RECORD SET:
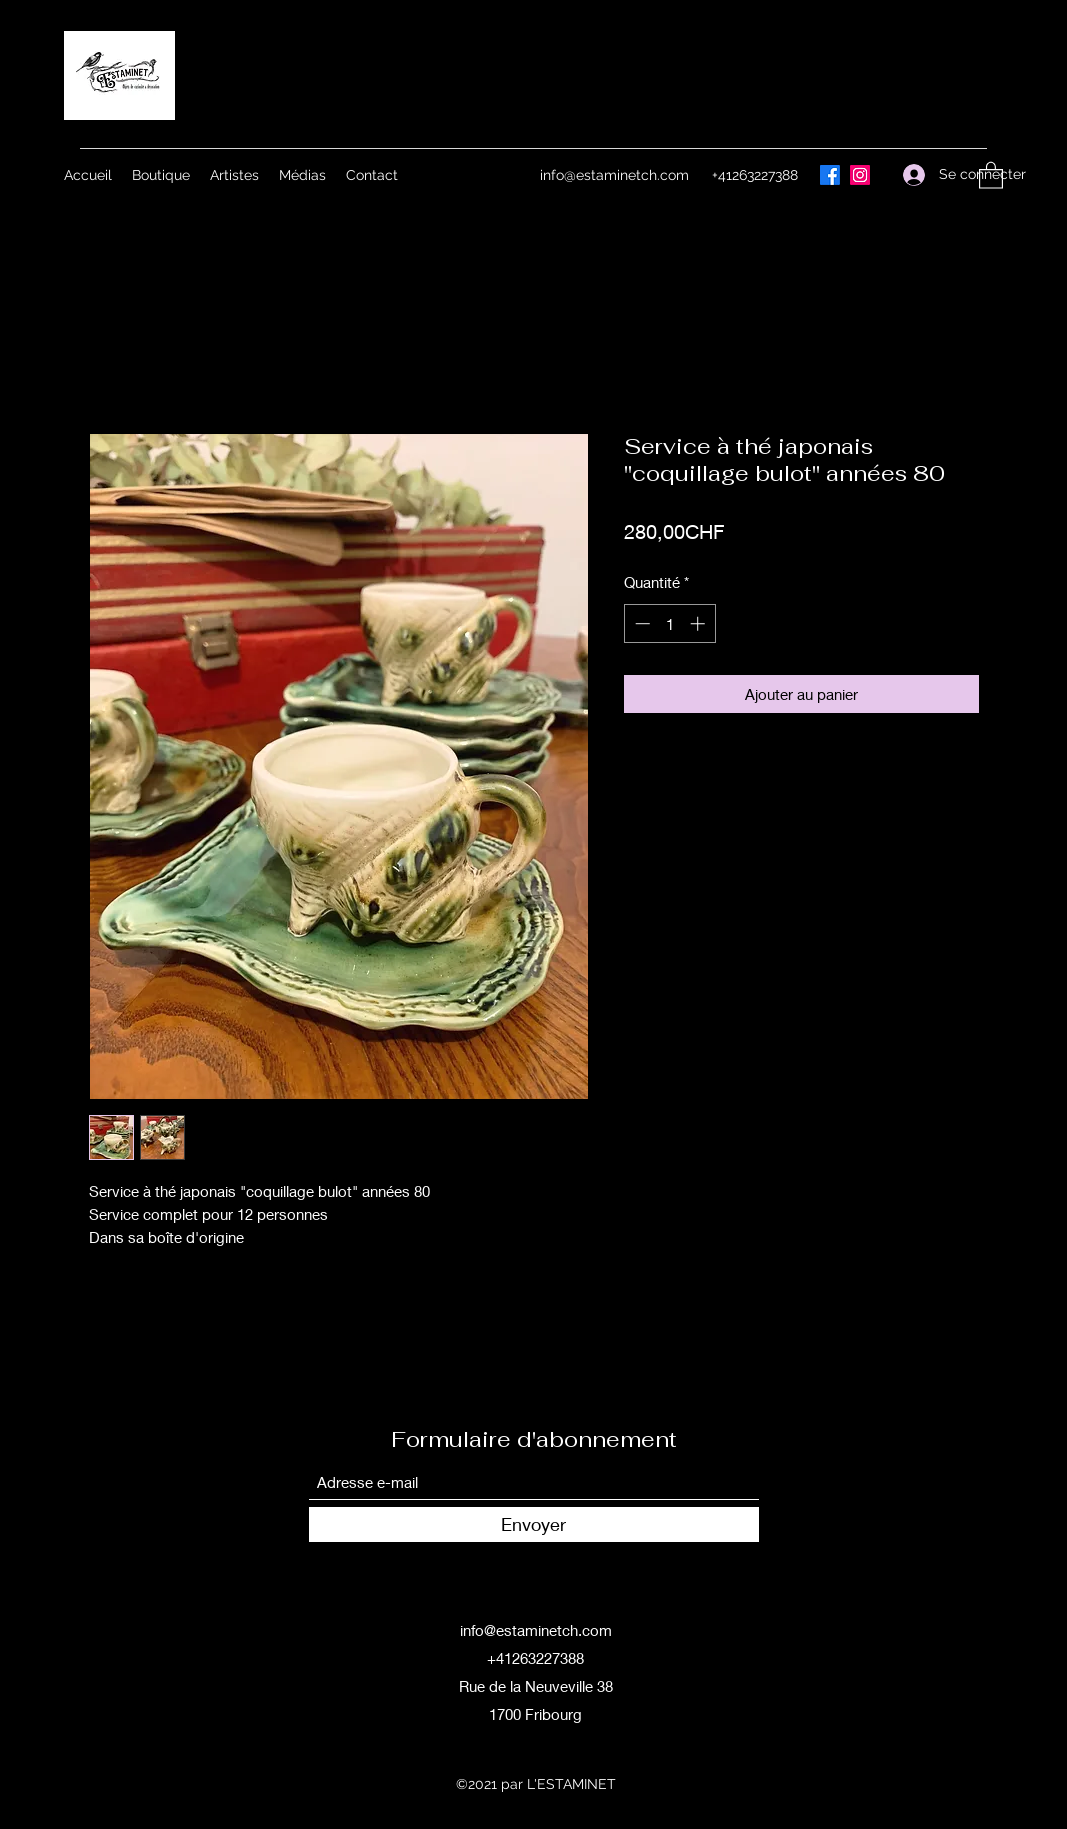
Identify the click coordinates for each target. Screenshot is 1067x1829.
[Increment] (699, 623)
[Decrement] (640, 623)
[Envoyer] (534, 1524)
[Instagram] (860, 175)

WORK INSTRUCTIONS:
Could every entry be restated word for word, pictures excluded?

SOLUTION FOR THIS EXERCISE:
Identify the click coordinates for each target. Screenshot is 1067x1829.
[Increment] (699, 623)
[Decrement] (640, 623)
[Envoyer] (534, 1524)
[Instagram] (860, 175)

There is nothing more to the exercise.